"Venezuela-based oil and gas company PDVSA failed to make the interest payment on its 2026 senior unsecured notes within the 30 calendar day grace period, which expired on Dec. 15, 2017," says S&P. "In line with our criteria for timeliness of payments, we're lowering the issue-level rating on the company's bonds to 'D' from 'CC'."
By Marcela Duenas
& Fabiola Ortiz
Standard & Poor's
MEXICO CITY -- S&P Global Ratings lowered its issue-level rating on Petroleos de Venezuela S.A.'s (PDVSA) senior unsecured notes due 2026 to 'D' from 'CC'.
PDVSA hasn't met the coupon payment on its 2026 notes within the 30 calendar day grace period (or the bondholders hadn't received the funds by that date), constituting an event of default under our methodology (please see "Methodology: Timeliness Of Payments: Grace Periods, Guarantees, And Use Of 'D' And 'SD' Ratings," published Oct. 24, 2013).
Since October 2017, PDVSA used its stated 30-day interest payment grace period in an effort to garner enough dollars to meet its debt maturities.

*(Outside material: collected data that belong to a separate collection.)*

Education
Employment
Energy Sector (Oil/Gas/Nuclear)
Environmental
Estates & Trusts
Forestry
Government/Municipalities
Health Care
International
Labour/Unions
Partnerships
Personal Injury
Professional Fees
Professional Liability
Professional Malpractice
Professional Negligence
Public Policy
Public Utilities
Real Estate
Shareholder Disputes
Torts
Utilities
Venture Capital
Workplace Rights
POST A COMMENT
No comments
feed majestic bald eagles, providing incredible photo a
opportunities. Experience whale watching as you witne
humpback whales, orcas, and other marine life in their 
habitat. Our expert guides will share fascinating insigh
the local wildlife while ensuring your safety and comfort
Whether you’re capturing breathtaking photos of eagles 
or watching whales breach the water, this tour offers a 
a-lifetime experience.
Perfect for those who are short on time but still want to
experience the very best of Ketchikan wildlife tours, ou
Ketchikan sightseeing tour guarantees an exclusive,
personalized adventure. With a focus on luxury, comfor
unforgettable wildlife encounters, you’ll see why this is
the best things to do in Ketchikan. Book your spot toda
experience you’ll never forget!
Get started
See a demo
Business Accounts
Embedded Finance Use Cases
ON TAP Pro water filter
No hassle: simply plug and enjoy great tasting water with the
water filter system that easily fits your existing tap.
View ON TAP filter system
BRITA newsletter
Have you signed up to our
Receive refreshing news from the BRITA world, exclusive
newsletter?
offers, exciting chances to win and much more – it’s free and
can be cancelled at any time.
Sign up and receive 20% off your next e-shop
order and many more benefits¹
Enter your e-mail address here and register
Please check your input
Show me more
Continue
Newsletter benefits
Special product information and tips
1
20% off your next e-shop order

Given the current sanctions on PDVSA and its already pressured liquidity position, we're uncertain about the company's ability to pay the rest of its debt maturities within the grace period.
Additionally, the president of Venezuela, Nicolas Maduro, announced the formation of a government commission to restructure the sovereign's and PDVSA's external debt obligations. Given the highly constrained external liquidity situation for the sovereign and domestic entities, we would consider any restructuring of PDVSA's debt to be a distressed debt exchange and equivalent to a default (please see "Rating Implications Of Exchange Offers And Similar Restructurings, Update," published May 12, 2009).